# 2.8 Tutorial: Computing Similarity

In [1]:
import sys
import operator

In [2]:
s = [0]*5 
for i in range(5):
    s[i] = i**2
s

[0, 1, 4, 9, 16]

In [3]:
n = 5

In [4]:
pairs = set({}) 
for i in range(n):
    for j in range(i+1, n+1, 1):
        pairs = pairs.union({(i,j)})
pairs

{(0, 1),
 (0, 2),
 (0, 3),
 (0, 4),
 (0, 5),
 (1, 2),
 (1, 3),
 (1, 4),
 (1, 5),
 (2, 3),
 (2, 4),
 (2, 5),
 (3, 4),
 (3, 5),
 (4, 5)}

In [5]:
pairs = {(i,j) for i in range(n) for j in range(i+1, n+1, 1)}
pairs

{(0, 1),
 (0, 2),
 (0, 3),
 (0, 4),
 (0, 5),
 (1, 2),
 (1, 3),
 (1, 4),
 (1, 5),
 (2, 3),
 (2, 4),
 (2, 5),
 (3, 4),
 (3, 5),
 (4, 5)}

In [6]:
path = 'cm.txt'
nameDict = {}
with open(path) as f:
    for line in f:
        data = line.split("|")
        if data[1] != '':
            nameDict[data[0]] = data[1]

In [7]:
print('Number of committees = ', len(nameDict))
committees = set(nameDict.keys())

Number of committees =  14905


In [8]:
list(committees)[:5]

['C00526707', 'C00116145', 'C00504670', 'C00534974', 'C00517920']
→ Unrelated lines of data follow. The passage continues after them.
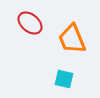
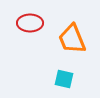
red ellipse: rotated 40 degrees counterclockwise
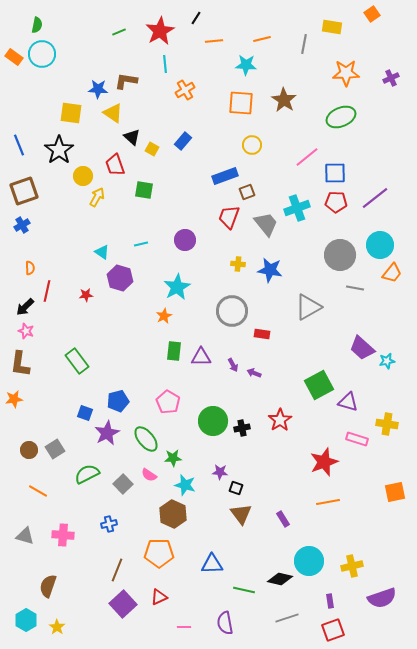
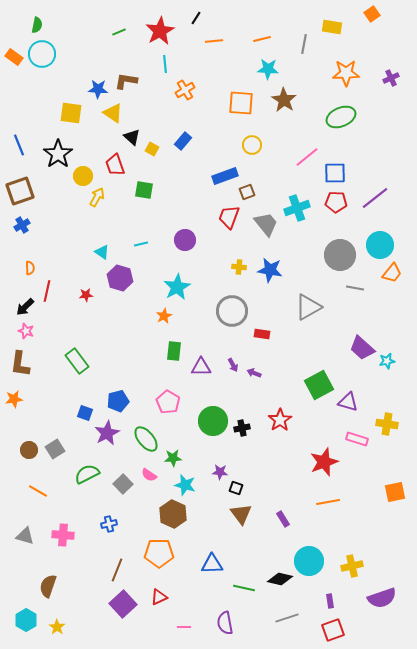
cyan star at (246, 65): moved 22 px right, 4 px down
black star at (59, 150): moved 1 px left, 4 px down
brown square at (24, 191): moved 4 px left
yellow cross at (238, 264): moved 1 px right, 3 px down
purple triangle at (201, 357): moved 10 px down
green line at (244, 590): moved 2 px up
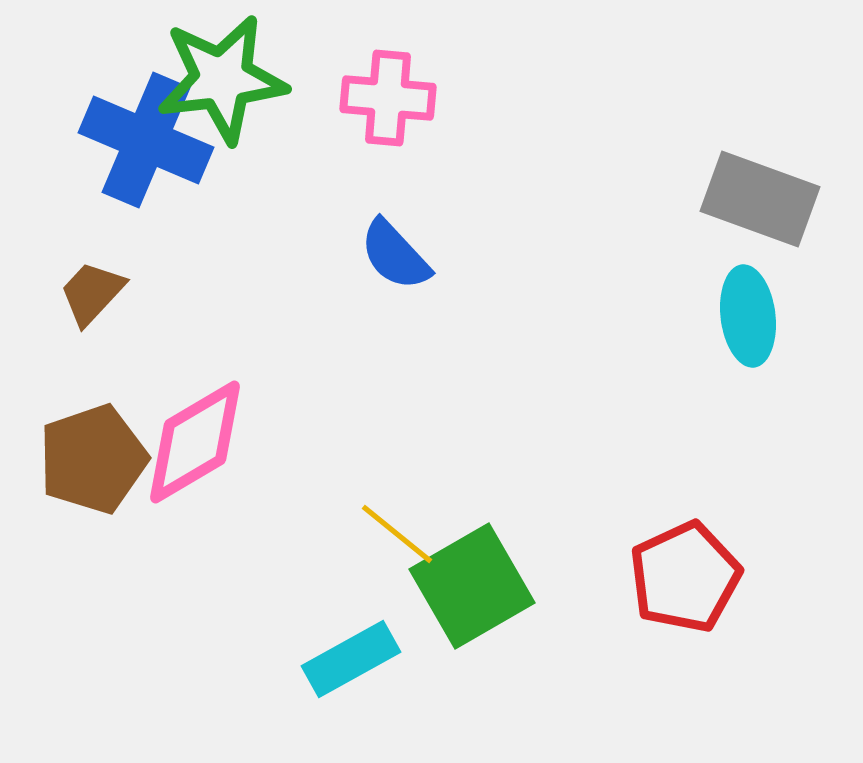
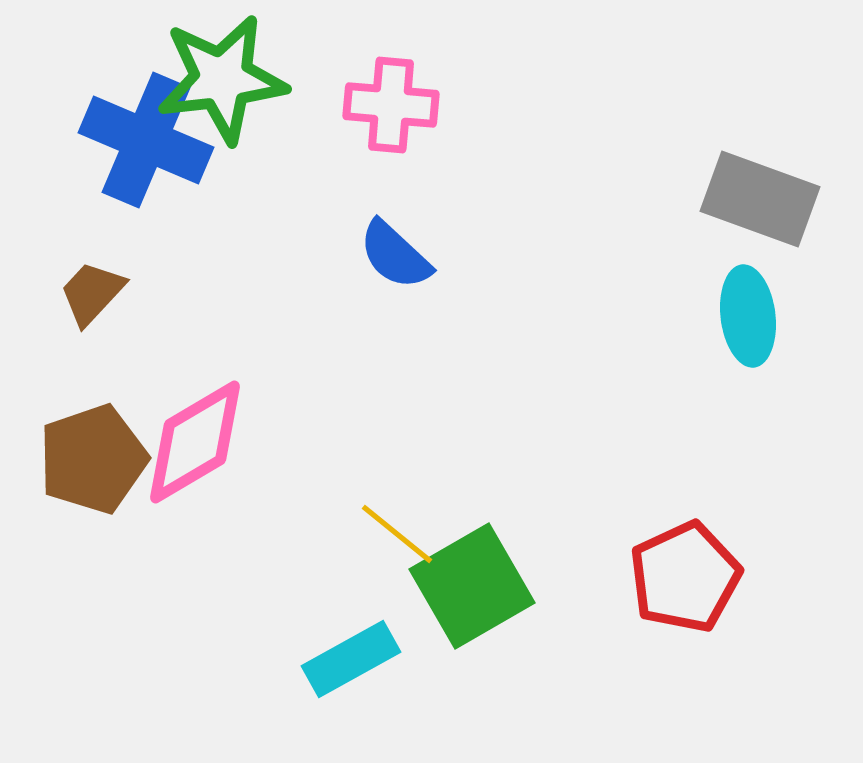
pink cross: moved 3 px right, 7 px down
blue semicircle: rotated 4 degrees counterclockwise
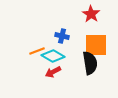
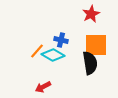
red star: rotated 12 degrees clockwise
blue cross: moved 1 px left, 4 px down
orange line: rotated 28 degrees counterclockwise
cyan diamond: moved 1 px up
red arrow: moved 10 px left, 15 px down
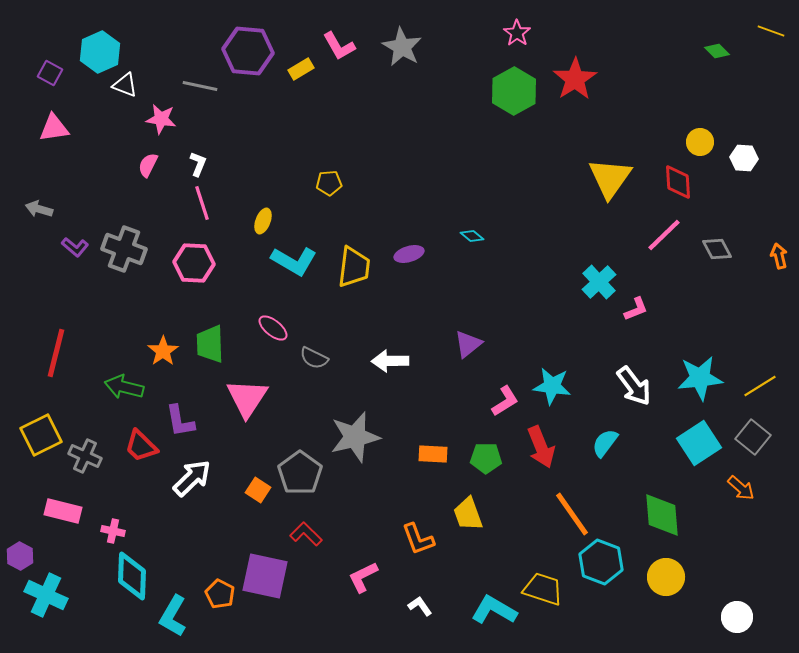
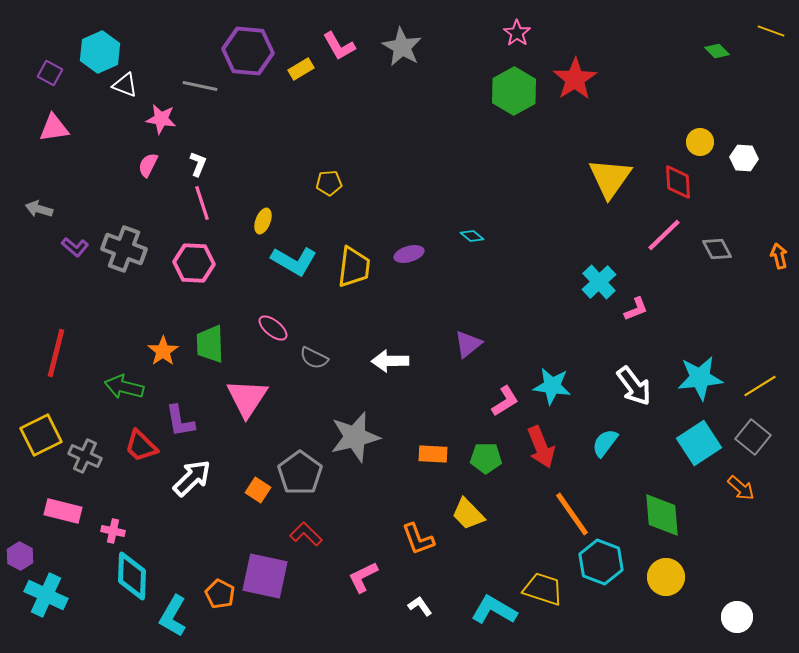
yellow trapezoid at (468, 514): rotated 24 degrees counterclockwise
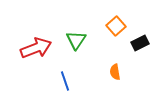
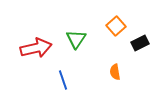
green triangle: moved 1 px up
red arrow: rotated 8 degrees clockwise
blue line: moved 2 px left, 1 px up
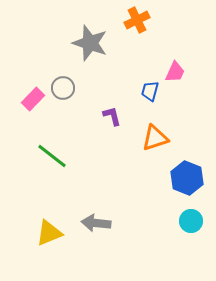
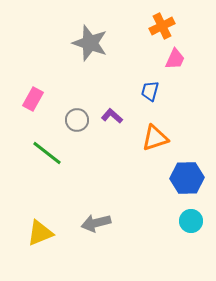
orange cross: moved 25 px right, 6 px down
pink trapezoid: moved 13 px up
gray circle: moved 14 px right, 32 px down
pink rectangle: rotated 15 degrees counterclockwise
purple L-shape: rotated 35 degrees counterclockwise
green line: moved 5 px left, 3 px up
blue hexagon: rotated 24 degrees counterclockwise
gray arrow: rotated 20 degrees counterclockwise
yellow triangle: moved 9 px left
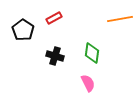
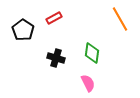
orange line: rotated 70 degrees clockwise
black cross: moved 1 px right, 2 px down
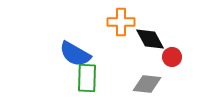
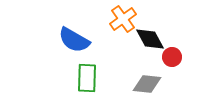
orange cross: moved 2 px right, 3 px up; rotated 36 degrees counterclockwise
blue semicircle: moved 1 px left, 14 px up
Download the dataframe from the link below

https://www.fec.gov/files/bulk-downloads/2014/oth14.zip

In [9]:
path = 'itoth.txt'
contributorDict = {}
with open(path) as f:
    for line in f:
        data = line.split("|")
        contributor = data[0]
        if contributorDict.get(contributor) is None:
            contributorDict[contributor] = {data[7]}
        else:
            contributorDict[contributor] = contributorDict[contributor].union({data[7]})

In [10]:
n = len(contributorDict)
print('N pairs = ', n*(n-1)/2)

N pairs =  24147775.0


In [11]:
for key in list(contributorDict.keys()):
    if len(contributorDict[key]) <= 500:
        contributorDict.pop(key, None)
n = len(contributorDict)
print('N pairs = ', n*(n-1)/2)

N pairs =  1596.0


In [None]:
for key in contributorDict:
    print(nameDict[key], len(contributorDict[key]))

In [12]:
contributors = list(contributorDict.keys())

In [13]:
pairs = [(contributors[i], contributors[j]) for i in range(n-1) for j in range(i+1, n, 1)]

In [14]:
simDict = {}
for commA, commB in pairs:
    A = contributorDict[commA] # Set of contributors to commA.
    nameA = nameDict[commA]
    B = contributorDict[commB]
    nameB = nameDict[commB]
    nIntersection = len(A.intersection(B))
    jAB = nIntersection/len(A.union(B))
    #jAB = nIntersection/float(len(A.union(B)))    #for python version less 3.0
    pAGivenB = nIntersection/len(B)
    pBGivenA = nIntersection/len(A)
    simDict[(nameA, nameB)] = (jAB, pAGivenB, pBGivenA)

In [15]:
sortedList = sorted(simDict.items(), key=operator.itemgetter(1), reverse=True)

In [16]:
for committees, simMeasures in sortedList:
    nameA, nameB = committees
    jAB, pAB, pBA = simMeasures
    if jAB > .5:
        print(round(jAB, 3), round(pAB, 3), round(pBA, 3), nameA + ' | ' + nameB)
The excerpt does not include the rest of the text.